Maintenant, l’éveil étant donné, il appartenait aux autorités municipales de prendre toutes mesures contre ce danger public. Attraper un appareil lancé à de telles vitesses, on n’y pouvait compter. Le plus sûr serait d’établir sur les chemins des barrages solides contre lesquels il viendrait tôt ou tard se briser en mille pièces.
« Bon ! répétaient les incrédules, cet enragé saura bien tourner ces obstacles…
– Et, au besoin, sauter par-dessus les barrages ! ajoutait-on.
– Et, si c’est le diable, il a des ailes en sa qualité d’ancien ange, et il ne sera pas embarrassé de prendre son vol. »
Vrais propos de commères, dont il n’y avait pas lieu de tenir compte ! D’ailleurs, si ce roi des Enfers possédait une paire d’ailes, pourquoi s’obstinait-il à circuler sur le sol terrestre, au risque d’écraser les passants, plutôt que de s’élancer à travers l’espace, comme un libre oiseau des airs ?…
Telle était la situation, qui ne pouvait se prolonger, dont se préoccupait à bon droit la haute police de Washington, résolue à y mettre un terme.
Or, voici ce qui arriva dans la dernière semaine du mois de mai, et tout donnait à penser que les États-Unis étaient délivrés du « monstre » resté insaisissable jusqu’alors.

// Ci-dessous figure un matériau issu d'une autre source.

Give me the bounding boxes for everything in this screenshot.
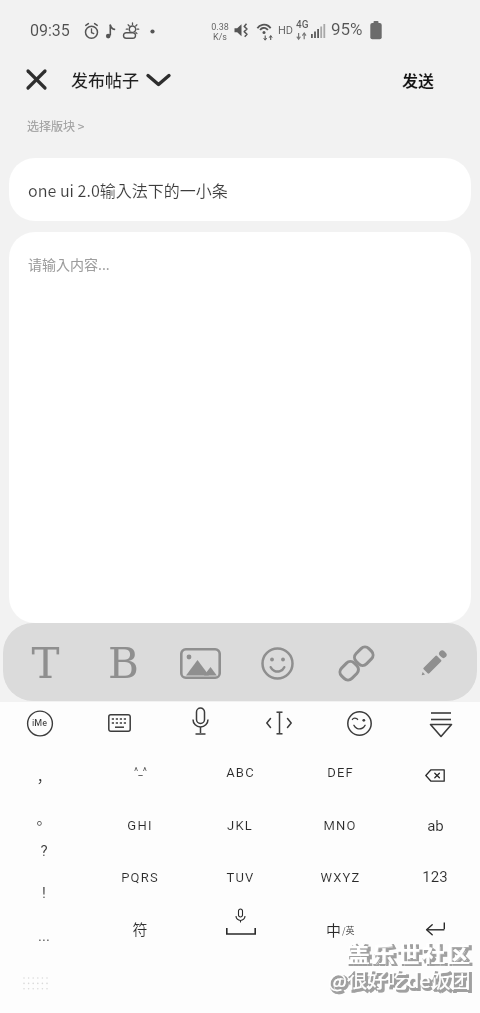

Et même, après le Nouveau Monde, il y avait lieu de croire que l’Ancien ne serait pas exposé à recevoir la visite de cet automobiliste aussi dangereux qu’extravagant.
À cette date, le fait suivant fut rapporté dans les divers journaux de l’Union, et de quels commentaires le public l’accompagna, il est facile de l’imaginer.

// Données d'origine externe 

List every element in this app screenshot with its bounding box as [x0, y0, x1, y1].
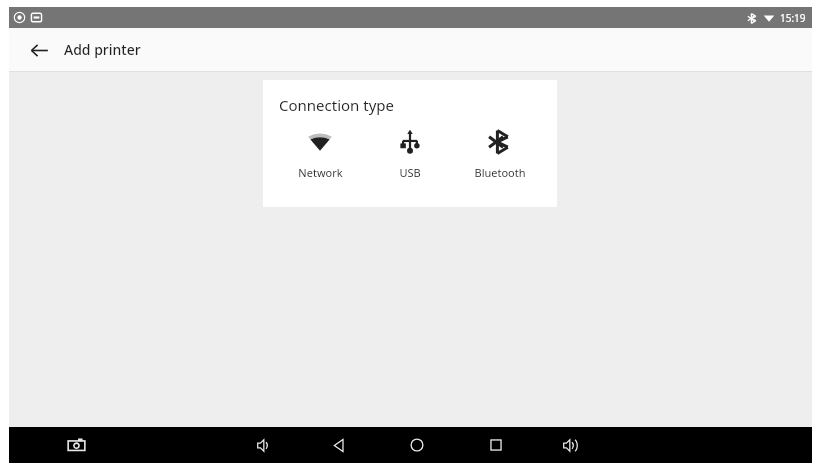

Un concours venait d’être organisé par l’Automobile Club dans le Wisconsin, sur une des routes de cet État dont Madison est le chef-lieu. Cette route forme une piste excellente sur une longueur de deux cents milles{3}, allant de Prairie-du-Chien, ville de la frontière ouest en passant par Madison, et se terminant un peu au-dessus de Milwaukee, à la rive du Michigan. Seule, au Japon, la route entre Nikko et Namodé, bordée de cyprès gigantesques, lui serait supérieure, car elle forme une ligne droite de quatre-vingt-deux kilomètres.

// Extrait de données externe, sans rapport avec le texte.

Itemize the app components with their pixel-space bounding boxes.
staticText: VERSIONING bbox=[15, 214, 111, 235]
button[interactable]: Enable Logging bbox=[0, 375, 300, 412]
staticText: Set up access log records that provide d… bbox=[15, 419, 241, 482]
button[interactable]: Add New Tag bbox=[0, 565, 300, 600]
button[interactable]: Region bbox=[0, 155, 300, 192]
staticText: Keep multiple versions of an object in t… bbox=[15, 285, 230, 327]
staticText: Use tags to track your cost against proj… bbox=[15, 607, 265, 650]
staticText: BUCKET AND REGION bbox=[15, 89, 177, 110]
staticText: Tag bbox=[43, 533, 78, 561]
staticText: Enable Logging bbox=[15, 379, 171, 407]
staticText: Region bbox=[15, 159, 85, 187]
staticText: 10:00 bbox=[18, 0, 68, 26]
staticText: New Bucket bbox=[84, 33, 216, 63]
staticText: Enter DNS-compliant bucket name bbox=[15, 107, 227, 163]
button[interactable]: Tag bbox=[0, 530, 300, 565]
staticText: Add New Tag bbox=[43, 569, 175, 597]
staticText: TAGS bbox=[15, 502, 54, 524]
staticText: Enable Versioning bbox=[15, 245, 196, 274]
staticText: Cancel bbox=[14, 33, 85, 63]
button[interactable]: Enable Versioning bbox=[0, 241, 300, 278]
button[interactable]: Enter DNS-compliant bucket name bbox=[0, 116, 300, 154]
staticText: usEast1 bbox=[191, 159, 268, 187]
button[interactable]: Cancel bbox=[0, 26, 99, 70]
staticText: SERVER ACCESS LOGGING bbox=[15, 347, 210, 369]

Nombre d’appareils et des meilleures marques s’inscrivirent pour prendre part à ce match, et il avait été décidé que tous les systèmes de moteurs seraient admis à concourir. Les motocycles même pouvaient disputer les prix aux automobiles. On verrait ceux des maisons Hurter et Dietrich en ligne avec les voiturettes légères Gobron et Brillé, Renault frères, Richard-Brasier, Decauville, Darracq, Ader, Bayard, Clément, Chenard et Walcker, les voitures Gillet-Forest, Harward et Watson, les grosses voitures Mors, Mercédès, Charron-Girardot-Voigt, Hotchkiss, Panhard-Levassor, Dion-Bouton, Gardner-Serpollet, Turcat-Méry, Hirschler et Lobano, etc., de toutes nationalités. La somme des différents prix était considérable, car elle ne s’élevait pas à moins de cinquante mille dollars. Donc, nul doute que ces prix seraient vivement disputés. On le voit, les meilleurs fabricants avaient répondu à l’appel de l’Automobile Club, en envoyant leurs types les plus perfectionnés. On en comptait une quarantaine de divers systèmes, vapeur d’eau, pétrole, alcool, électricité, tous ayant fait leurs preuves dans nombre de mémorables sports.
D’après les calculs, basés sur le maximum de vitesse qui pourrait être obtenu, cent trente à cent quarante kilomètres, cette course internationale durerait à peine trois heures pour ce parcours de deux cents milles. Aussi, afin d’éviter tout danger, les autorités du Wisconsin avaient interdit la circulation entre Prairie-du-Chien et Milwaukee pendant la matinée du 30 mai.
Donc, aucun accident n’était à prévoir, si ce n’est ceux qui pourraient survenir aux concurrents en pleine lutte. Cela, c’est leur affaire, comme on dit volontiers. Mais rien à craindre ni pour les véhicules ni pour les piétons en raison des mesures sagement prises.
Il y eut extraordinaire affluence et non seulement des Wisconsinois. Plusieurs milliers de curieux accoururent des États limitrophes de l’Illinois, du Michigan, de l’Iowa, de l’Indiana, même de l’État de New York.
Il va sans dire que parmi ces amateurs d’exercices sportifs figuraient un certain nombre d’étrangers, Anglais, Français, Allemands, Autrichiens, et, par un sentiment bien naturel, chacun faisait des vœux pour les chauffeurs de sa propre nationalité.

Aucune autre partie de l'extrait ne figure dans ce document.